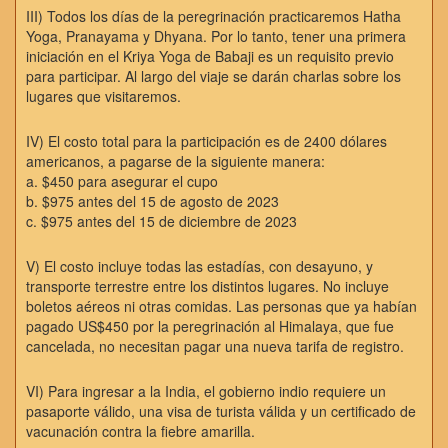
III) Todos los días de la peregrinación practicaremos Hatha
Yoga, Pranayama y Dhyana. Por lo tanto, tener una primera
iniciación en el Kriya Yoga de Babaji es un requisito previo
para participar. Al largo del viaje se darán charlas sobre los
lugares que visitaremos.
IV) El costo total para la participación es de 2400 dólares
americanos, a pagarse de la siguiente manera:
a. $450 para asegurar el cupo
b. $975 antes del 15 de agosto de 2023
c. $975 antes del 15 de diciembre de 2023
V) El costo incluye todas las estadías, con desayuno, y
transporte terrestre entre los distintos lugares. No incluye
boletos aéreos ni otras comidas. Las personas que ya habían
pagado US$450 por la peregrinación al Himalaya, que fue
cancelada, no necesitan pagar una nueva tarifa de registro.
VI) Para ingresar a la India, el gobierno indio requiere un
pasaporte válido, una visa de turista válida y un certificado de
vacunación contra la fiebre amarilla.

########################################

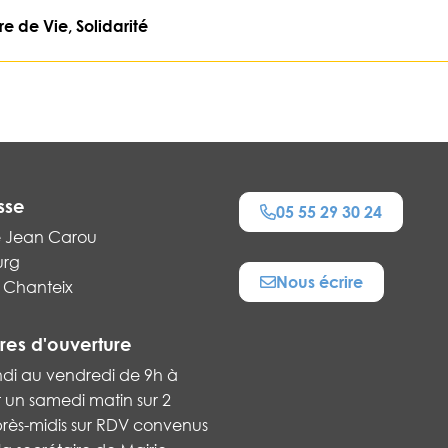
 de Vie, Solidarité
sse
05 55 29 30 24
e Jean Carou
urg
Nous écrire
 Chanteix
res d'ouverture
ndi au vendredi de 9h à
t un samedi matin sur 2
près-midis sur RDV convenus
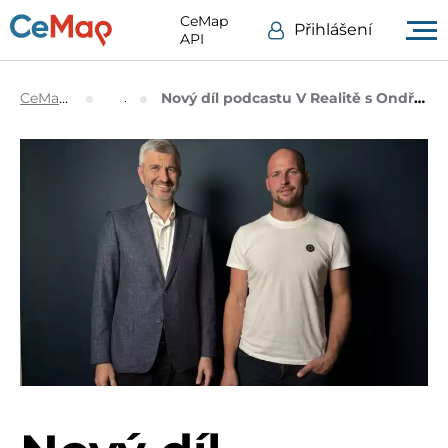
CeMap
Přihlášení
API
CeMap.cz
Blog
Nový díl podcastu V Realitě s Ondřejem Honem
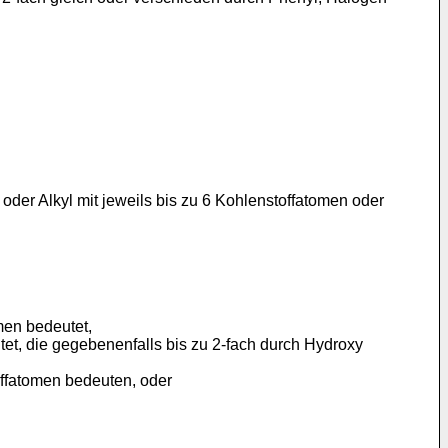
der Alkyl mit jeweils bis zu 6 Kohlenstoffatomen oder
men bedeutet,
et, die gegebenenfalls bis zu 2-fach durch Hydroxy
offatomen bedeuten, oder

########################################

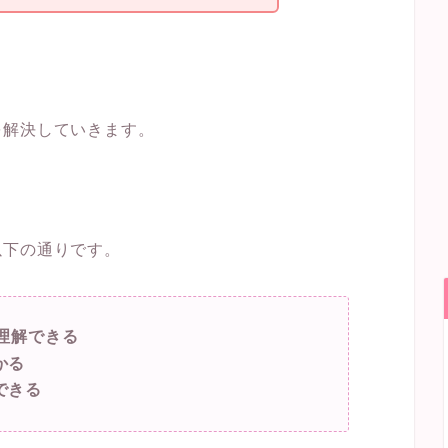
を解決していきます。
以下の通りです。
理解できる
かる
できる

########################################

In the entries above, find the line holding "III) Todos los" and the line holding "vacunación contra la fiebre amarilla."; print both of them and every line between, exactly, and nothing else.

RESULT FOR THIS EXERCISE:
III) Todos los días de la peregrinación practicaremos Hatha
Yoga, Pranayama y Dhyana. Por lo tanto, tener una primera
iniciación en el Kriya Yoga de Babaji es un requisito previo
para participar. Al largo del viaje se darán charlas sobre los
lugares que visitaremos.
IV) El costo total para la participación es de 2400 dólares
americanos, a pagarse de la siguiente manera:
a. $450 para asegurar el cupo
b. $975 antes del 15 de agosto de 2023
c. $975 antes del 15 de diciembre de 2023
V) El costo incluye todas las estadías, con desayuno, y
transporte terrestre entre los distintos lugares. No incluye
boletos aéreos ni otras comidas. Las personas que ya habían
pagado US$450 por la peregrinación al Himalaya, que fue
cancelada, no necesitan pagar una nueva tarifa de registro.
VI) Para ingresar a la India, el gobierno indio requiere un
pasaporte válido, una visa de turista válida y un certificado de
vacunación contra la fiebre amarilla.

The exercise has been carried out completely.